Quality of Life Changes Over Time in Patients With Chronic Obstructive Pulmonary Disease

Gary L. Jones


Curr Opin Pulm Med. 2016;22(2):125-129. 

In This Article

Abstract and Introduction


Purpose of review Chronic obstructive pulmonary disease (COPD) is often considered to be a disease in which an inevitable decline in lung function results in increasing dyspnea and deteriorating quality of life. This review summarizes recent data that calls this classic paradigm into question. Studies evaluating the effects of chronic sputum production, physical activity, and inhaled medications on quality of life and prognosis are also discussed.
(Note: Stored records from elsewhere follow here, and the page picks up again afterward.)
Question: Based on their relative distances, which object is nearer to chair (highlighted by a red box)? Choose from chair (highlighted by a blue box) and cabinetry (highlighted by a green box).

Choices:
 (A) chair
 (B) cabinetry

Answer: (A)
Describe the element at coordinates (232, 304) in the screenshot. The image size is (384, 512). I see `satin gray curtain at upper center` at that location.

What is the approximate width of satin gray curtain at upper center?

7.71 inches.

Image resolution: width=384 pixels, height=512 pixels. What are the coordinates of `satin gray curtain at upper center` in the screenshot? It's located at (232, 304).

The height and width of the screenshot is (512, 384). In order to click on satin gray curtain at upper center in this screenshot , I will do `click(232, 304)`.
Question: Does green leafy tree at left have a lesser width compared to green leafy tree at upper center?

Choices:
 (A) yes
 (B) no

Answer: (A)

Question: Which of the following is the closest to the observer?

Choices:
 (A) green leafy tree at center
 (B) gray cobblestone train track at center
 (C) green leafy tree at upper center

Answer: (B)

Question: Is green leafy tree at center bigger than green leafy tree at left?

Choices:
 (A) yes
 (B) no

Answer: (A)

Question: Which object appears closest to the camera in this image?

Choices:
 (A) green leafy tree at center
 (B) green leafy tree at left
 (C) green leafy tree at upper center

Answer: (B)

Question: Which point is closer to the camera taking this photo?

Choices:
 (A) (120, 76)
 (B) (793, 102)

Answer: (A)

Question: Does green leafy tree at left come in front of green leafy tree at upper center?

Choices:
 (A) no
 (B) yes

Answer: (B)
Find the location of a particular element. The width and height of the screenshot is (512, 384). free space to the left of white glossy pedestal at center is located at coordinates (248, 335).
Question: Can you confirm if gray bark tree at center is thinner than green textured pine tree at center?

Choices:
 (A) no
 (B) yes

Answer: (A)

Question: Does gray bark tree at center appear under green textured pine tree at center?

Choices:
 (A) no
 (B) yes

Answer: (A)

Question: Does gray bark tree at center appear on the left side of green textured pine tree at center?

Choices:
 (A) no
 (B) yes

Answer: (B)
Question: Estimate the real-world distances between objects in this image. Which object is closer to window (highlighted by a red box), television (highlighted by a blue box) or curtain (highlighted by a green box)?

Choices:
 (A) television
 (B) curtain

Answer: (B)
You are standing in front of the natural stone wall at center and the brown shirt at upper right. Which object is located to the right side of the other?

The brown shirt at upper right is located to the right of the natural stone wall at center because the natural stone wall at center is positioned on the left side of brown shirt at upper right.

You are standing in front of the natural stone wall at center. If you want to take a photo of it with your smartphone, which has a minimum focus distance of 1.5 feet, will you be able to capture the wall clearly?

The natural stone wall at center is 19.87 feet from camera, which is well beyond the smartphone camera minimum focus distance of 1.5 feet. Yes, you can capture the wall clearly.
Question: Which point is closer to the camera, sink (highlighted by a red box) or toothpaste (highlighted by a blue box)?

Recent findings Chronic sputum production and level of dyspnea contribute at least as much to impairment of quality of life and prognosis as does abnormal lung function. An accelerated decline in FEV1 occurs in only half of the patients who develop COPD. Current pharmacotherapy has been shown to moderate disease progression and quality of life, although the effects are lost when inhaled corticosteroids are discontinued. Declining physical activity begins early in the course of COPD, but increasing activity levels result in improved quality of life and a slower decline in lung function.

Summary: Symptoms and activity levels are as important as measuring FEV1 in determining disease severity, quality of life, and prognosis of COPD. Therapies exist that moderate the course of the disease, and small sustained increases in physical activity may slow physical deterioration and improve health-related quality of life.


Our understanding of chronic obstructive pulmonary disease (COPD) is in a state of transition, with some of the classic concepts now undergoing modification. To a certain extent, this is because in past years severity of disease was primarily assessed by measuring FEV1 (forced expiratory volume in 1 s), often excluding other parameters, such as symptoms and functional ability. In recent years, it has become evident that this may not be the best way to evaluate the full impact of the disease. It is now recognized that COPD is a complex multisystem disease involving more than just obstruction to airflow. In fact, the degree of airflow obstruction often has poor correlation with symptoms of dyspnea, exercise limitation, and health-related quality of life (HRQoL).[1] Accordingly, increasing attention is being paid to measures other than FEV1 that may give a more complete assessment of HRQoL. This article will attempt to provide an update on recent findings concerning the clinical course and HRQoL of patients with COPD.

The societal impact of COPD is daunting with economic measures being one way to infer some of the consequences of COPD. In the United States, an estimated 15.7 million adults have been told that they have COPD.[2] Patients with COPD on average incur 2.73 times higher direct medical costs than those without COPD, and these costs have increased 38% between 2001 and 2010.[3] It is estimated that direct medical costs because of COPD totaled $32 billion in the United States in 2010, with an additional $4 billion in absenteeism costs.[4] COPD is the sixth largest contributor to the number of years lived with disability.[5] Having COPD increases the likelihood of being unable to be employed (24.3 vs. 5.3%) when compared with adults without COPD,[2] similar to unemployment rates for individuals who have had a stroke.[6] Chronic lower respiratory diseases are listed as the third leading cause of death in the United States, with COPD responsible for more than 95%.[7]